For the large part of the journey, it was the Alakananda that kept us company. Right from when it is a small stream near Mana – a happy stream jumping over rounded boulders in its path, sometimes gushing, sometimes an insignificant looking stream in a wide bed. But the how quickly it would change its complexion was amazing. Then it becomes bigger after joining with the Mandakini and Bhagirathi combo at Devprayag and fills up the deep canyons with its water, now the Ganges. Within a few kilometers, after Rishikesh, it becomes a wide river and an even wider one at Haridwar. It suddenly looks like a mature river.
When did the transformation happen?
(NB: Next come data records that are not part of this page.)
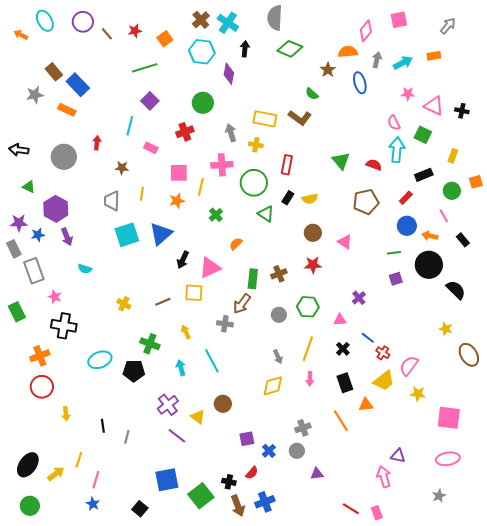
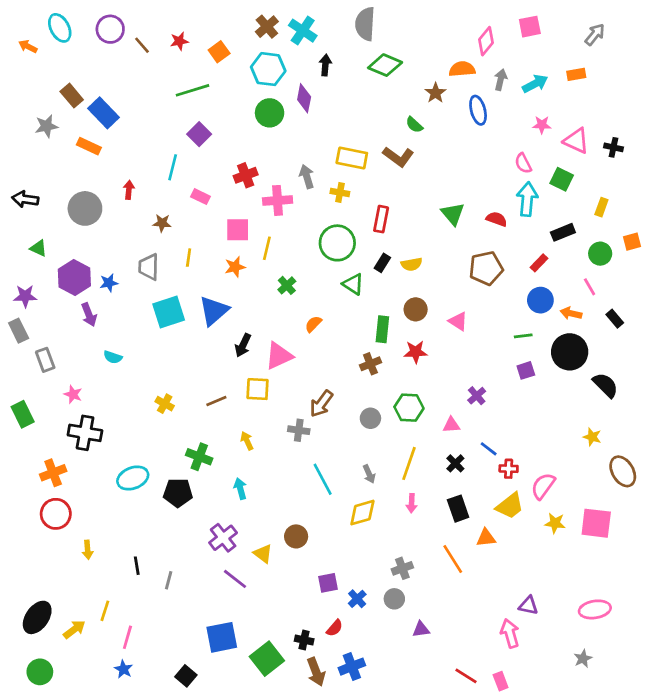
green circle: (203, 103) -> (270, 113), moved
pink cross: (222, 165) -> (278, 200), moved
blue star: (38, 235) -> (109, 283), moved
gray rectangle: (34, 271) -> (45, 360), size x0.7
green rectangle: (253, 279) -> (382, 329), moved
red cross: (383, 353) -> (509, 469), turned -32
cyan line: (212, 361) -> (323, 479), moved
pink square: (449, 418) -> (596, 523), moved

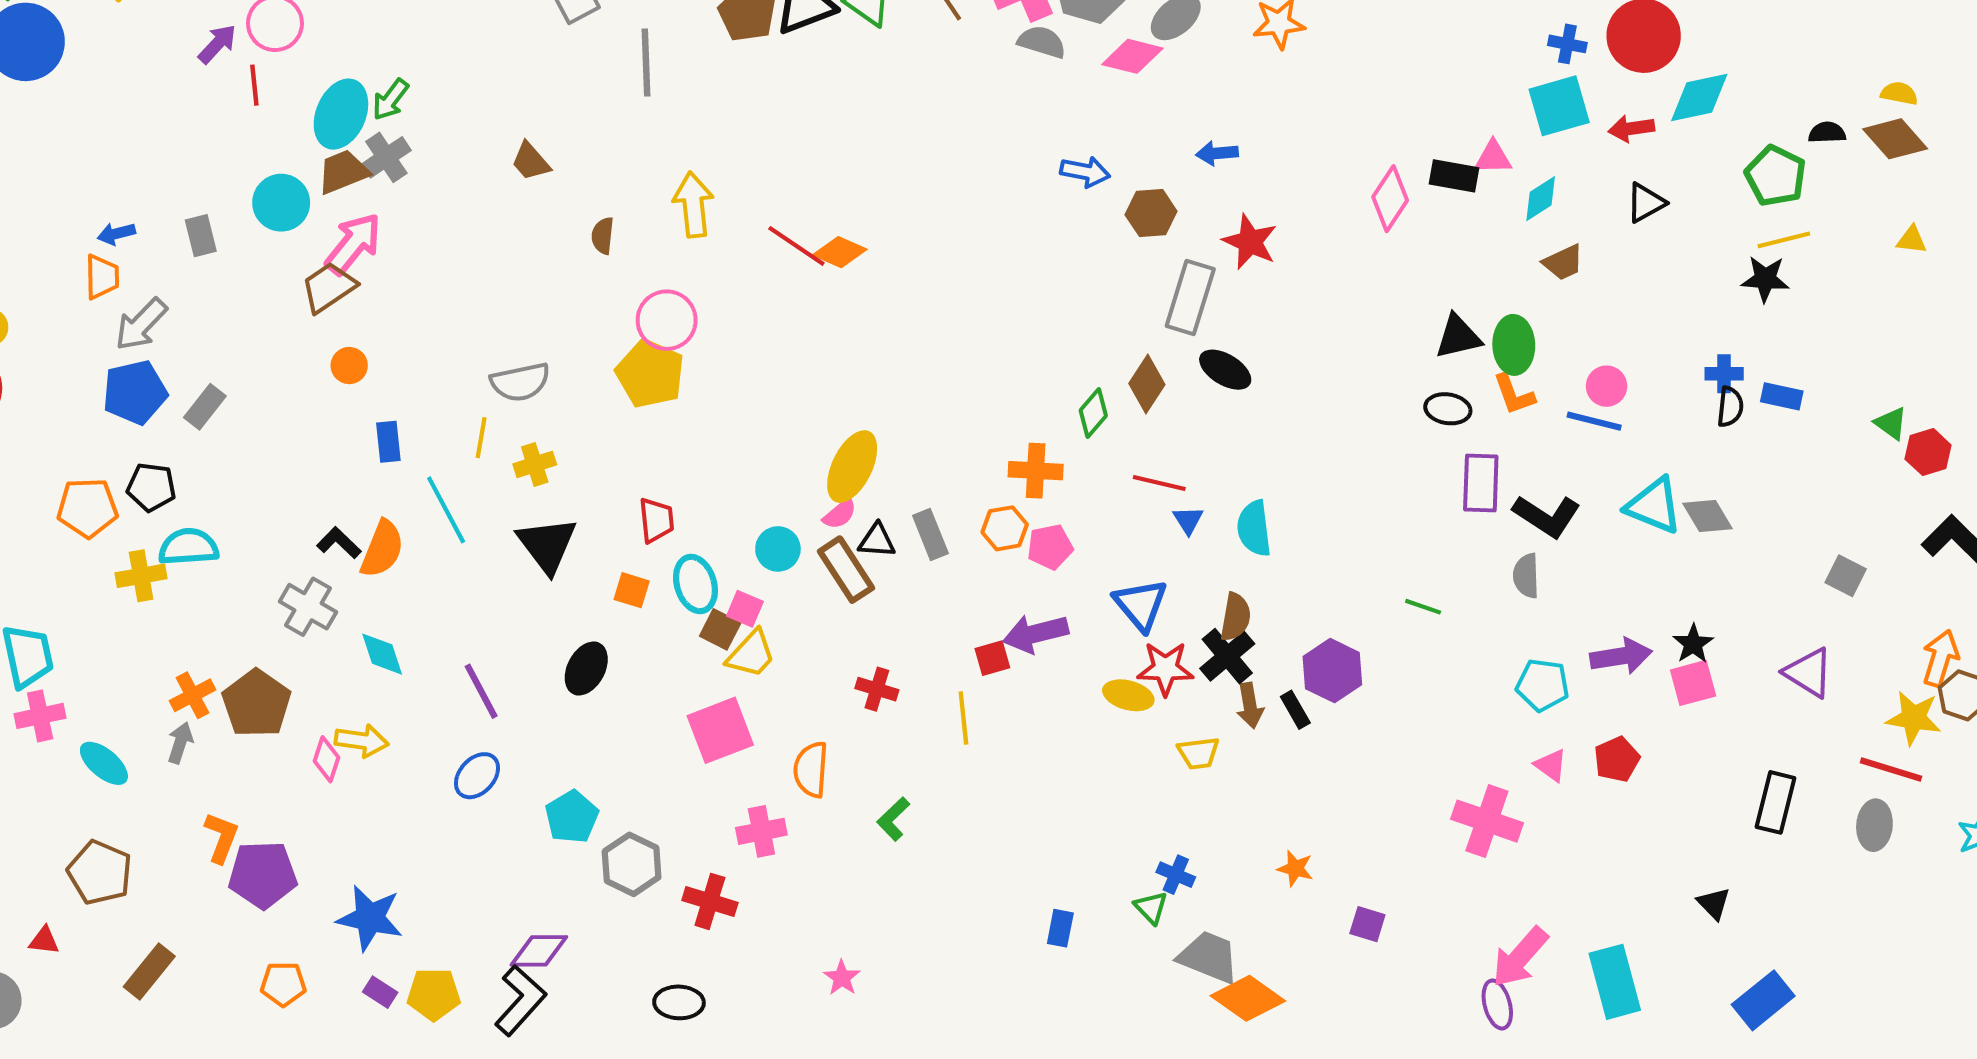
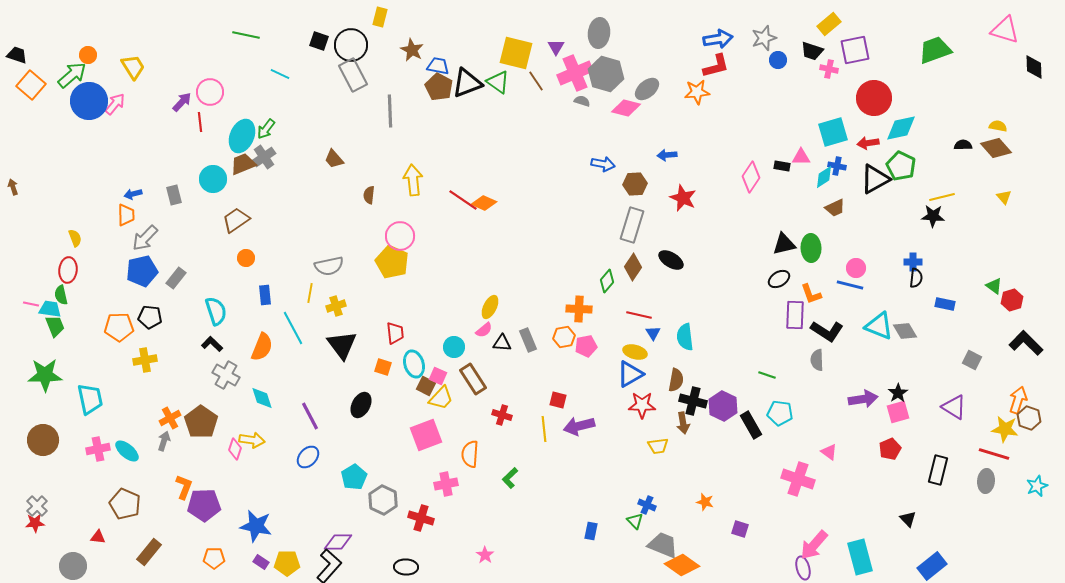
gray semicircle: (1042, 42) -> (582, 101), size x0.7
blue cross: (1567, 44) -> (837, 166), moved
black rectangle: (1454, 176) -> (782, 166), size x0.7
green pentagon: (1776, 176) -> (901, 166), moved
black triangle: (1646, 203) -> (875, 179), size x1.5
yellow triangle: (1912, 240) -> (1004, 197), turned 42
pink arrow: (353, 244) -> (115, 104), moved, size x0.7
gray rectangle: (1190, 297) -> (632, 225), moved
orange L-shape: (1514, 394) -> (811, 294), moved
blue rectangle: (1782, 396) -> (945, 304), moved
black ellipse: (1448, 409) -> (779, 279), turned -40
yellow ellipse: (852, 467) -> (490, 307), size x0.7
black L-shape: (339, 543) -> (212, 344), moved
cyan semicircle: (188, 547) -> (216, 311), moved, turned 76
brown rectangle: (846, 570) -> (473, 379), moved
blue triangle: (1141, 605) -> (630, 374), turned 40
purple arrow: (1036, 633) -> (579, 426), moved
black cross: (1227, 656) -> (693, 401), moved, turned -36
red square: (992, 658) -> (558, 400), turned 30
cyan pentagon: (1543, 685) -> (780, 413), moved
yellow ellipse: (1128, 695) -> (635, 352), moved
black rectangle: (1295, 710) -> (751, 425), moved, size x1.5
pink cross: (40, 716) -> (98, 449), moved
red pentagon: (1617, 759) -> (890, 449), moved

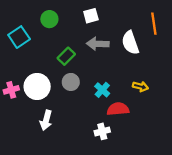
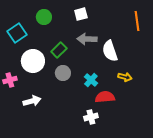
white semicircle: (130, 43) -> (110, 51), moved
white circle: (37, 86) -> (33, 61), moved
white arrow: (46, 120) -> (32, 101), moved, turned -120

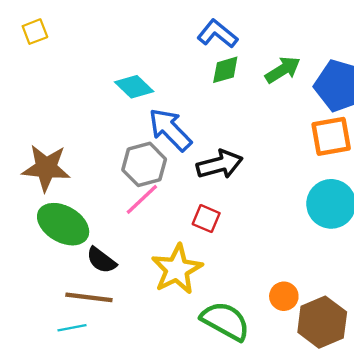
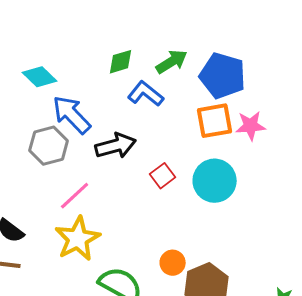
blue L-shape: (217, 34) -> (146, 94), moved
pink line: (142, 199) -> (75, 196), moved
red square: (206, 219) -> (163, 176), moved, turned 30

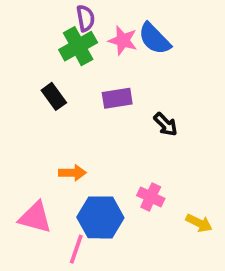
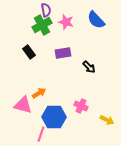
blue semicircle: (154, 39) -> (96, 20), moved
orange arrow: (72, 173) -> (39, 93), turned -32
pink triangle: (35, 217) -> (23, 105), moved

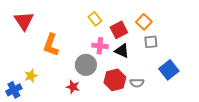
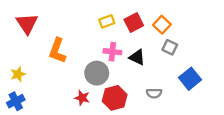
yellow rectangle: (95, 19) -> (107, 21), turned -72
red square: (119, 30) -> (134, 22), moved
gray square: (151, 42) -> (170, 47), turned 32
yellow star: (31, 76) -> (18, 74), moved
red hexagon: (115, 80) -> (115, 98), moved

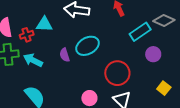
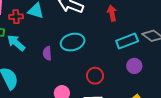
purple semicircle: (65, 55) -> (47, 53), moved
red circle: (117, 73) -> (95, 76), size x0.7

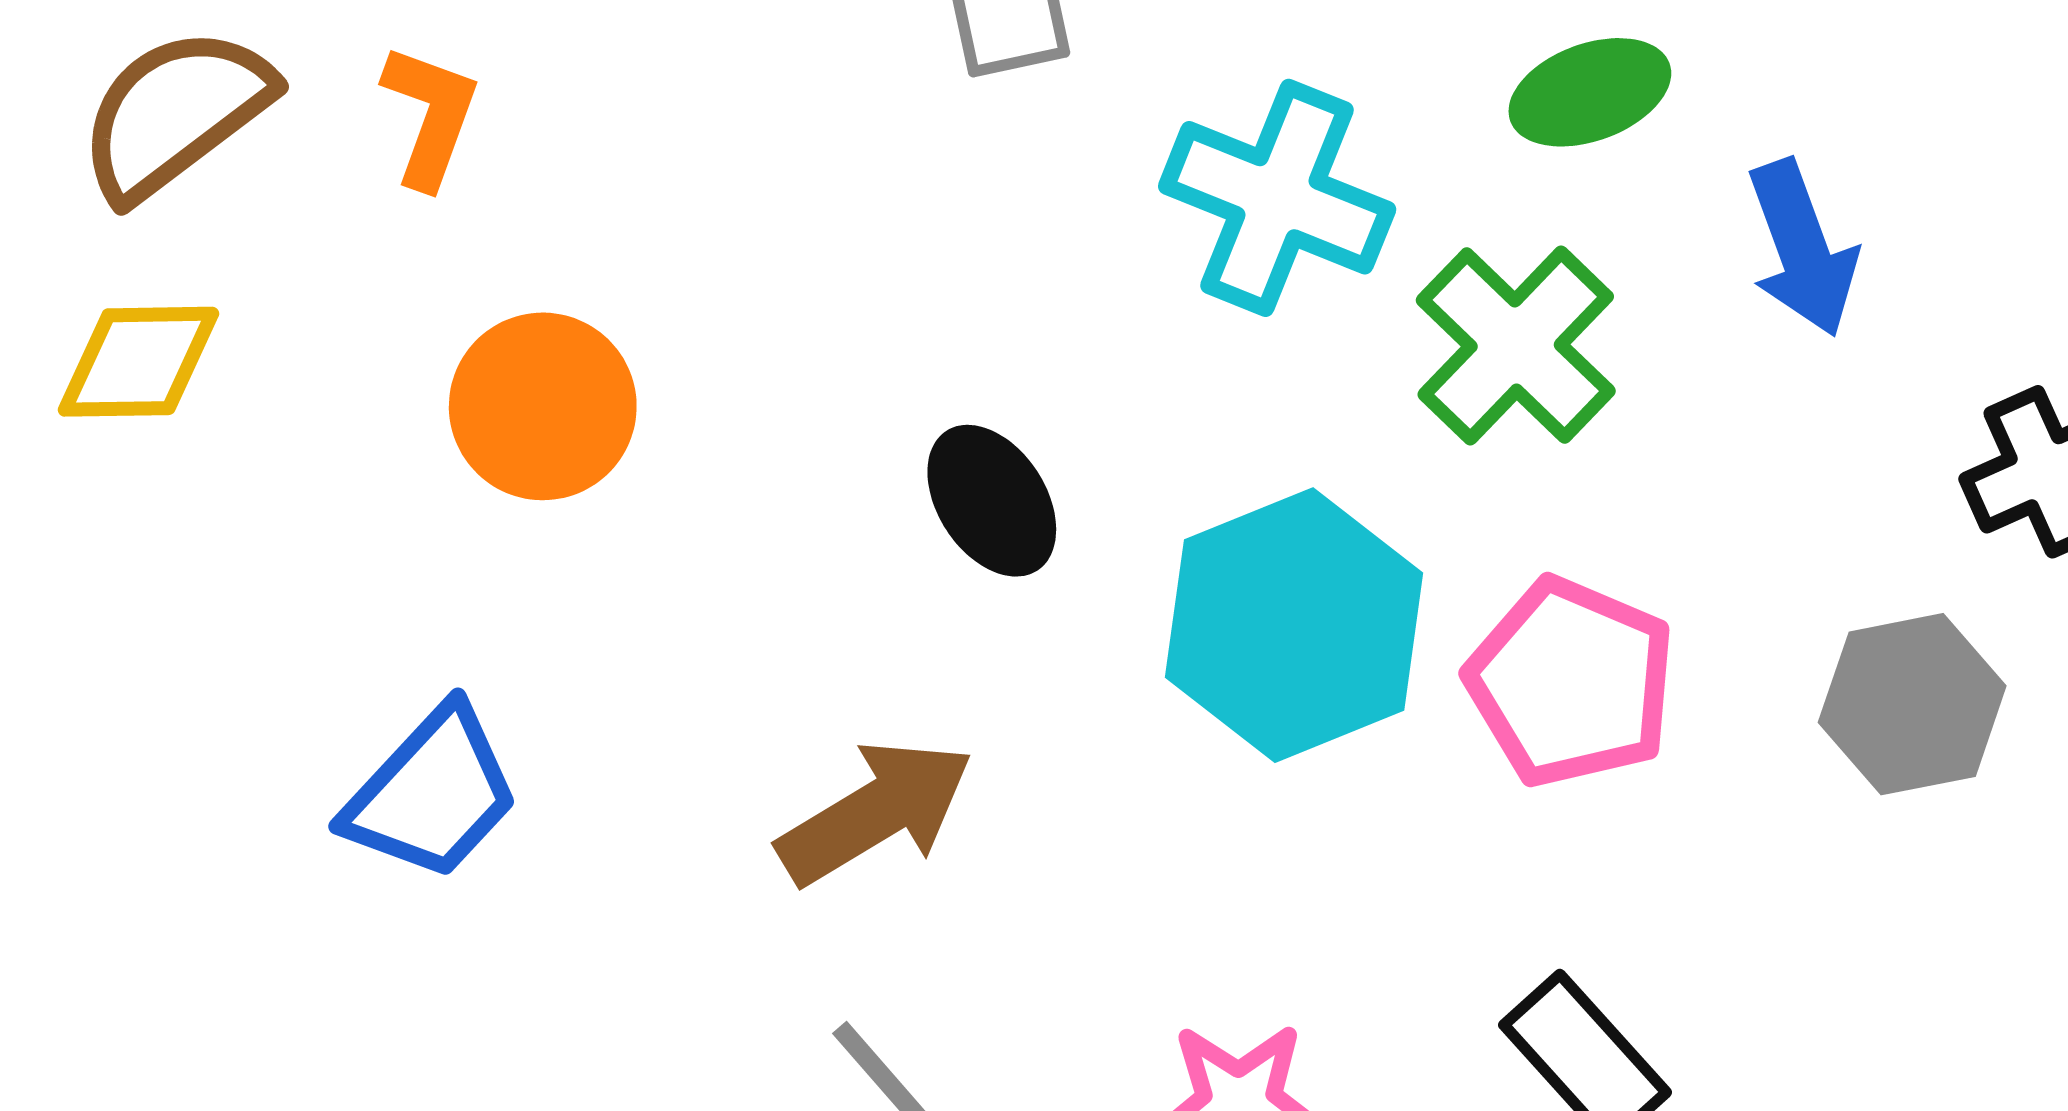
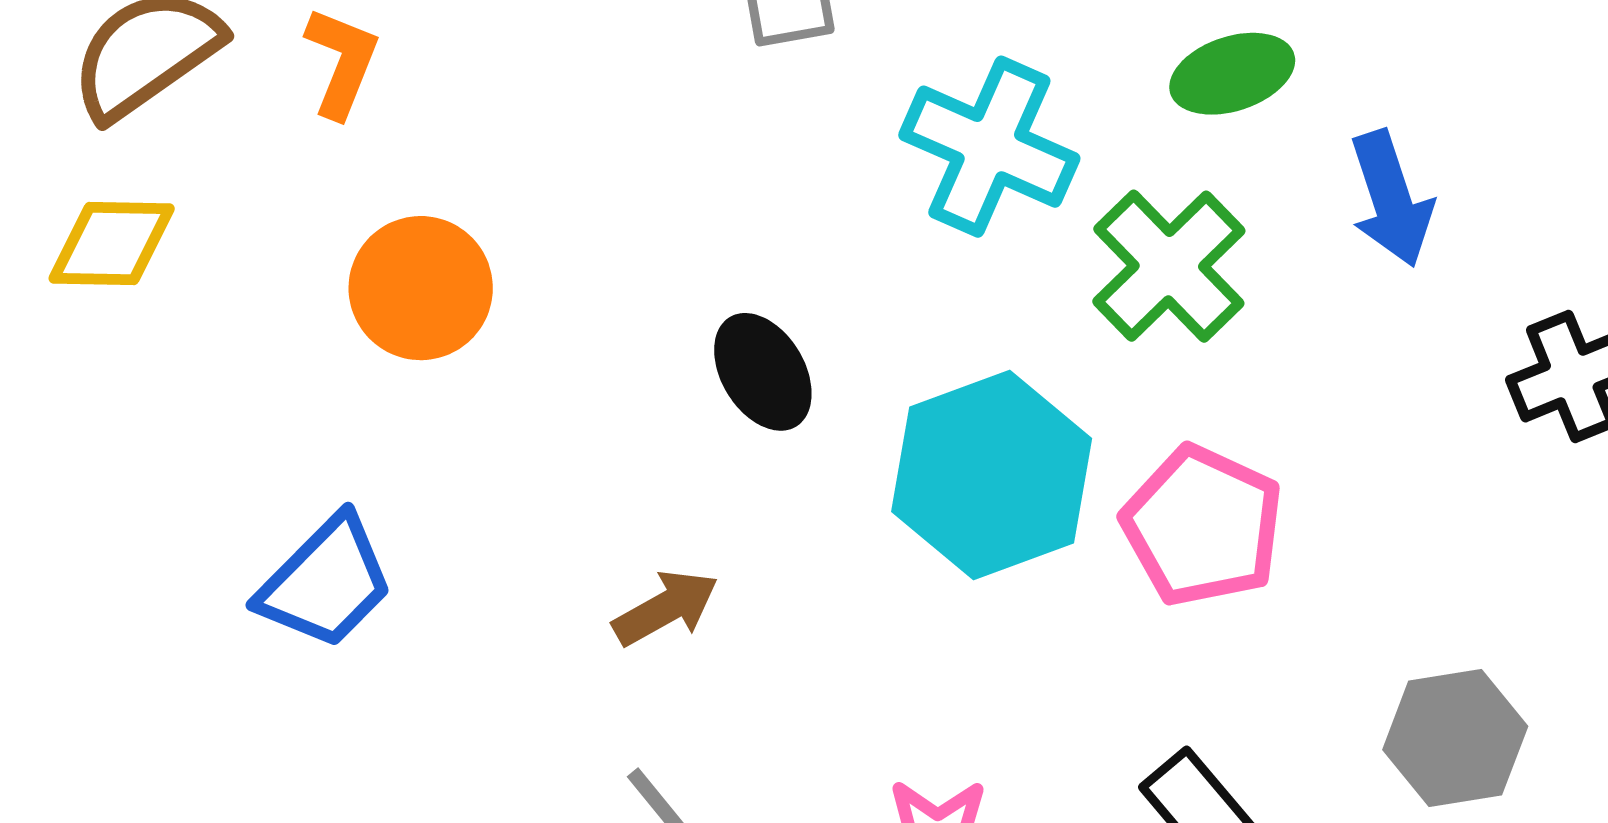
gray hexagon: (1912, 704) -> (1455, 738), moved
brown arrow: (876, 812) -> (666, 608), size x0.7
I just cannot say. It happened before my own eyes, but I could not make it out. And I thought, this transformation is just like what we see with our children, as they move from being teenagers to adults. If we are not attentive, and in the present, we miss it out and then we wonder where the time flew!
What changed the river from an energetic jumping one to a calm one? Well, it is called ‘depth’. Now try to apply this to our own lives. Since we are born of Prakriti, it makes sense that we learn from her!
In Herman Hesse’s Siddhartha, the ferryman Vasudeva guides Siddhartha to learn from the river:
“He was taught by the river. Incessantly, he learned from it. Most of all, he learned from it to listen, to pay close attention with a quiet heart, with a waiting, opened soul, without passion, without a wish, without judgment, without an opinion.”
Apply it to our thought process; apply it to our investments; apply it to the way we live; apply it to our relationships; apply it to our knowledge. And now I leave you with some important questions: As you get on in age, have you become deep? As you grow older and wealthier, have you also become wiser? If we can channelize all our wisdom and wealth for the betterment of society, we can be like the Ganges. That is the state of Wellbeing.